# [WORK INSTRUCTION]
Omit the pictures, please, and give each record below again exactly.

##### THE DATA

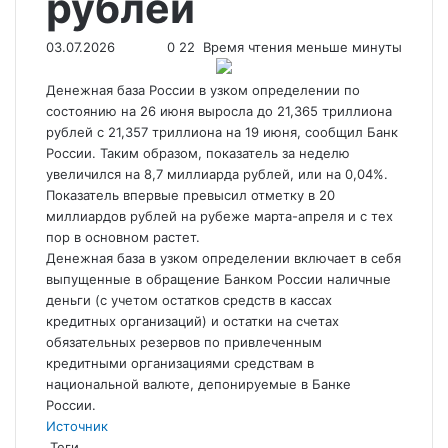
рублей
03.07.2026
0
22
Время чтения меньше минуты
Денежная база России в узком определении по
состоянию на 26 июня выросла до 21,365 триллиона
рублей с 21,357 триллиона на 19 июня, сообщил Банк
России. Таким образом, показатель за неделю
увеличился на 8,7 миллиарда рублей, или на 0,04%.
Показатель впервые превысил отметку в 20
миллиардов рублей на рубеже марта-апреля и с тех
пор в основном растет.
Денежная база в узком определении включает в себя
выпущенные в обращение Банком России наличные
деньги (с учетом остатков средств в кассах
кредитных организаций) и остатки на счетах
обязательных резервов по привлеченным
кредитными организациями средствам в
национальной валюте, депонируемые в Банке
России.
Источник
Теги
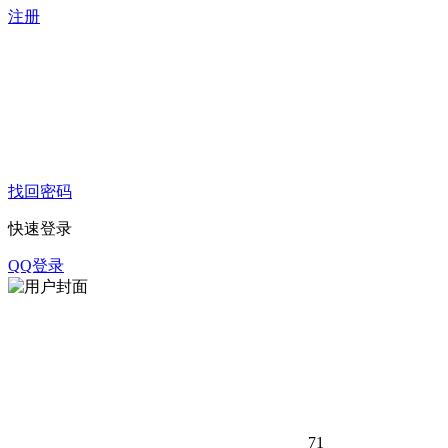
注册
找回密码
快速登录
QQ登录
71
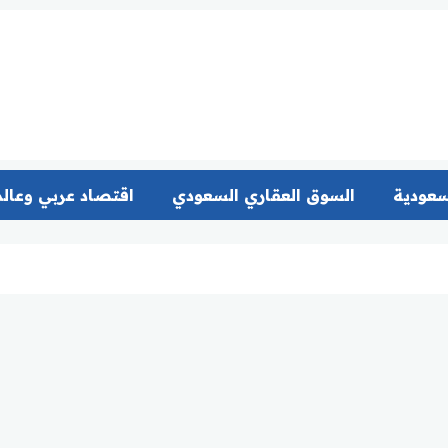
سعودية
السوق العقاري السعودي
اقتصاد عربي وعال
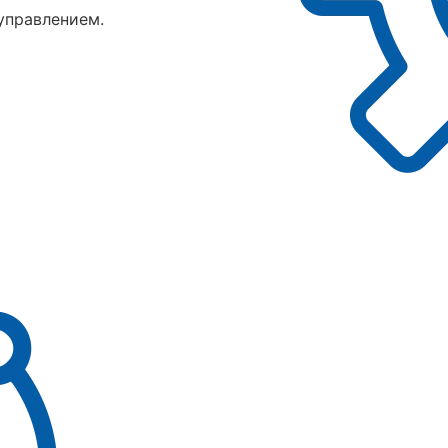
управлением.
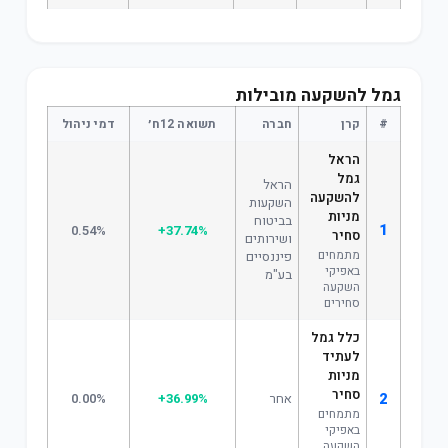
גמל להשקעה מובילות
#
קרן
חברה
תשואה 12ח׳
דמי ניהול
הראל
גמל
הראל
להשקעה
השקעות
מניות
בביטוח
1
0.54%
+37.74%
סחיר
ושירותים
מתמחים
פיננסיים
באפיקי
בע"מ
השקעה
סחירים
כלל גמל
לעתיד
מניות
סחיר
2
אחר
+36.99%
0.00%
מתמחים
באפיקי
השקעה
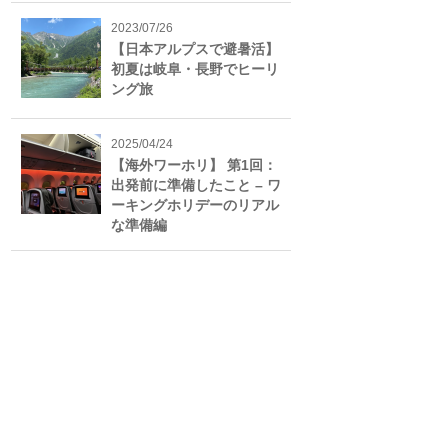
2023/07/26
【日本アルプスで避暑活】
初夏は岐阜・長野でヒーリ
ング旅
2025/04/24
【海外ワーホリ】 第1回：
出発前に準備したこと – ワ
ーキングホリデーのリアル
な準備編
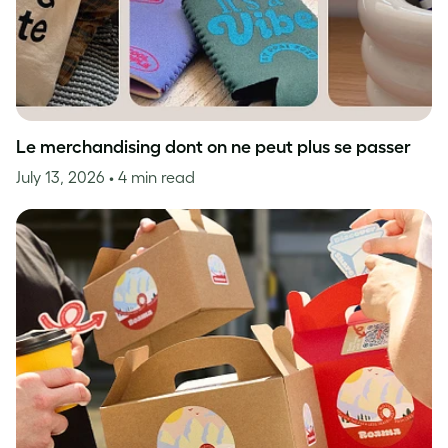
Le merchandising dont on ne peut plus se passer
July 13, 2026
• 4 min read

##########

# [WRITTEN SOLUTION]
рублей
03.07.2026
0
22
Время чтения меньше минуты
Денежная база России в узком определении по
состоянию на 26 июня выросла до 21,365 триллиона
рублей с 21,357 триллиона на 19 июня, сообщил Банк
России. Таким образом, показатель за неделю
увеличился на 8,7 миллиарда рублей, или на 0,04%.
Показатель впервые превысил отметку в 20
миллиардов рублей на рубеже марта-апреля и с тех
пор в основном растет.
Денежная база в узком определении включает в себя
выпущенные в обращение Банком России наличные
деньги (с учетом остатков средств в кассах
кредитных организаций) и остатки на счетах
обязательных резервов по привлеченным
кредитными организациями средствам в
национальной валюте, депонируемые в Банке
России.
Источник
Теги
注册
找回密码
快速登录
QQ登录
71
سعودية
السوق العقاري السعودي
اقتصاد عربي وعال
управлением.
גמל להשקעה מובילות
#
קרן
חברה
תשואה 12ח׳
דמי ניהול
הראל
גמל
הראל
להשקעה
השקעות
מניות
בביטוח
1
0.54%
+37.74%
סחיר
ושירותים
מתמחים
פיננסיים
באפיקי
בע"מ
השקעה
סחירים
כלל גמל
לעתיד
מניות
סחיר
2
אחר
+36.99%
0.00%
מתמחים
באפיקי
השקעה
2023/07/26
【日本アルプスで避暑活】
初夏は岐阜・長野でヒーリ
ング旅
2025/04/24
【海外ワーホリ】 第1回：
出発前に準備したこと – ワ
ーキングホリデーのリアル
な準備編
Le merchandising dont on ne peut plus se passer
July 13, 2026
• 4 min read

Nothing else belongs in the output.